• **EXERCISE OBJECTIVE**
All of the lines below are to be transcribed faithfully, with pictures excluded from the copy.

• **RECORDS SUPPLIED**
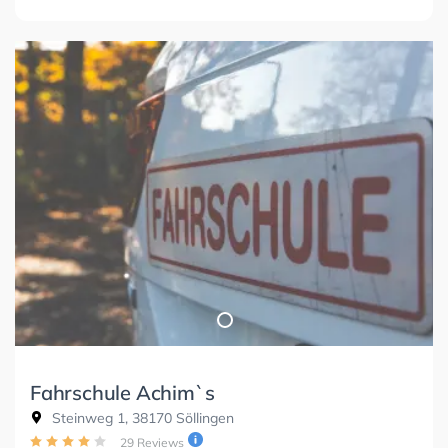
Fahrschule Achim`s
Steinweg 1, 38170 Söllingen
29 Reviews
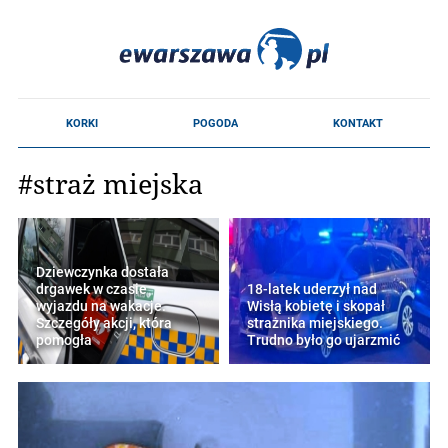
#straż miejska
Dziewczynka dostała
drgawek w czasie
18-latek uderzył nad
wyjazdu na wakacje.
Wisłą kobietę i skopał
Szczegóły akcji, która
strażnika miejskiego.
pomogła
Trudno było go ujarzmić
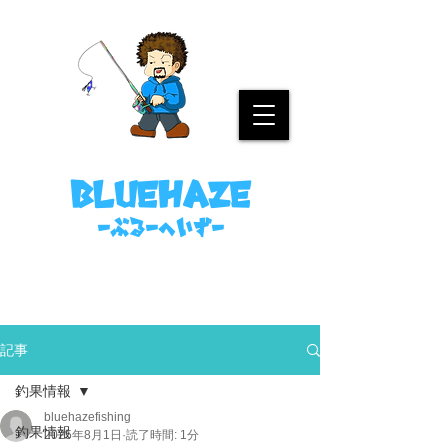
名古屋港ボートフィッシングガイド
bluehaze
​－ぶるーへいずー
090-8458-4699
ミノウラまで。
記事
釣果情報
bluehazefishing
釣果情報
2025年8月1日
読了時間: 1分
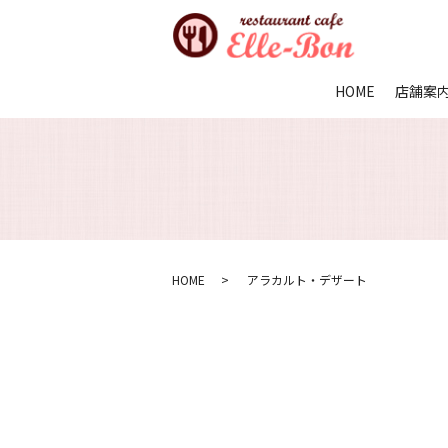
HOME
店舗案
HOME
アラカルト・デザート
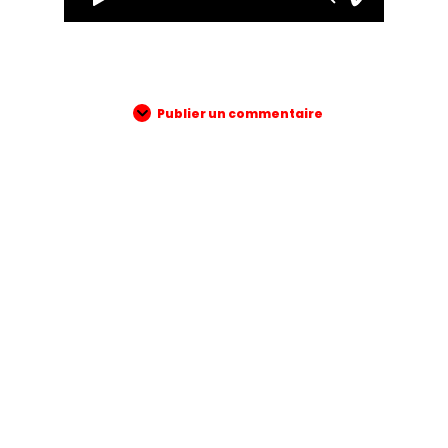
Publier un commentaire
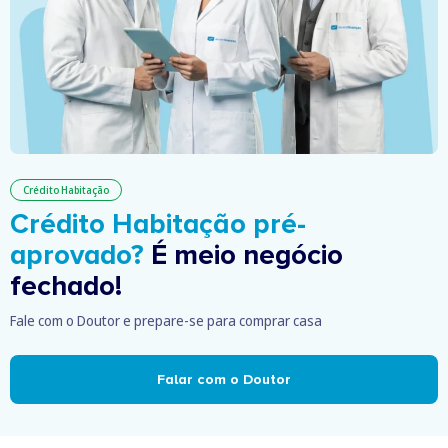
Crédito Habitação
Crédito Habitação pré-
aprovado?
É meio negócio
fechado!
Fale com o Doutor e prepare-se para comprar casa
Falar com o Doutor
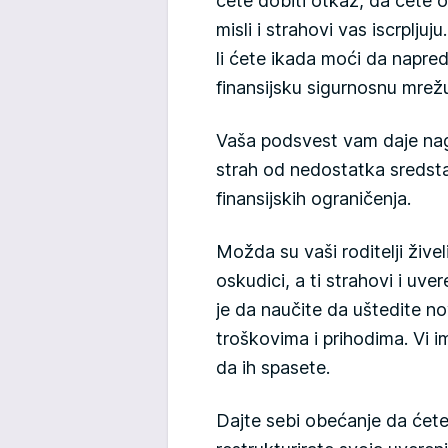
ćete dobiti otkaz, da ćete 
misli i strahovi vas iscrplju
li ćete ikada moći da napred
finansijsku sigurnosnu mrež
Vaša podsvest vam daje nag
strah od nedostatka sredst
finansijskih ograničenja.
Možda su vaši roditelji živel
oskudici, a ti strahovi i uve
je da naučite da uštedite n
troškovima i prihodima. Vi i
da ih spasete.
Dajte sebi obećanje da ćete 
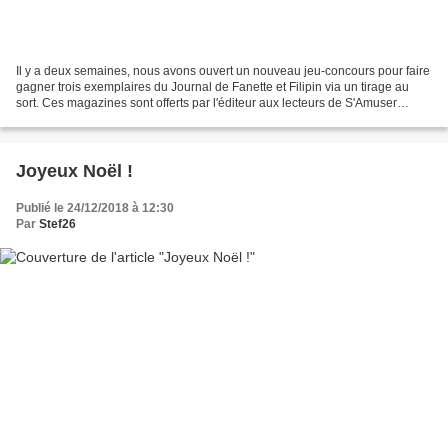
Il y a deux semaines, nous avons ouvert un nouveau jeu-concours pour faire
gagner trois exemplaires du Journal de Fanette et Filipin via un tirage au
sort. Ces magazines sont offerts par l'éditeur aux lecteurs de S'Amuser
Ensemble. Voici le moment d'indiquer...
Joyeux Noël !
Publié le 24/12/2018 à 12:30
Par
Stef26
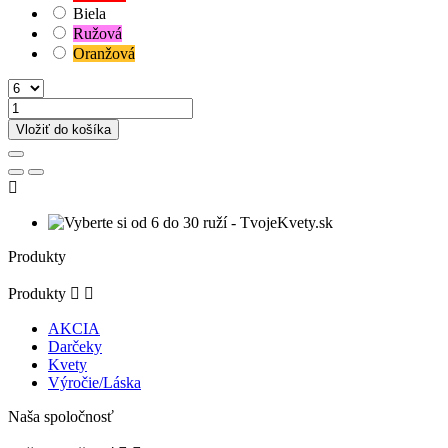
Biela
Ružová
Oranžová
Vložiť do košíka

Produkty
Produkty


AKCIA
Darčeky
Kvety
Výročie/Láska
Naša spoločnosť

• **TASK SOLUTION**
Fahrschule Achim`s
Steinweg 1, 38170 Söllingen
29 Reviews
#straż miejska
Dziewczynka dostała
drgawek w czasie
18-latek uderzył nad
wyjazdu na wakacje.
Wisłą kobietę i skopał
Szczegóły akcji, która
strażnika miejskiego.
pomogła
Trudno było go ujarzmić
名古屋港ボートフィッシングガイド
bluehaze
​－ぶるーへいずー
090-8458-4699
ミノウラまで。
記事
釣果情報
bluehazefishing
釣果情報
2025年8月1日
読了時間: 1分
HOME
店舗案
HOME
アラカルト・デザート
Publier un commentaire
Crédito Habitação
Crédito Habitação pré-
aprovado?
É meio negócio
fechado!
Fale com o Doutor e prepare-se para comprar casa
Falar com o Doutor
ćete dobiti otkaz, da ćete 
misli i strahovi vas iscrplju
li ćete ikada moći da napred
finansijsku sigurnosnu mrež
Vaša podsvest vam daje nag
strah od nedostatka sredst
finansijskih ograničenja.
Možda su vaši roditelji živel
oskudici, a ti strahovi i uve
je da naučite da uštedite n
troškovima i prihodima. Vi i
da ih spasete.
Dajte sebi obećanje da ćete 
Il y a deux semaines, nous avons ouvert un nouveau jeu-concours pour faire
gagner trois exemplaires du Journal de Fanette et Filipin via un tirage au
sort. Ces magazines sont offerts par l'éditeur aux lecteurs de S'Amuser
Ensemble. Voici le moment d'indiquer...
Joyeux Noël !
Publié le 24/12/2018 à 12:30
Par
Stef26
Biela
Ružová
Oranžová
Vložiť do košíka

Produkty
Produkty


AKCIA
Darčeky
Kvety
Výročie/Láska
Naša spoločnosť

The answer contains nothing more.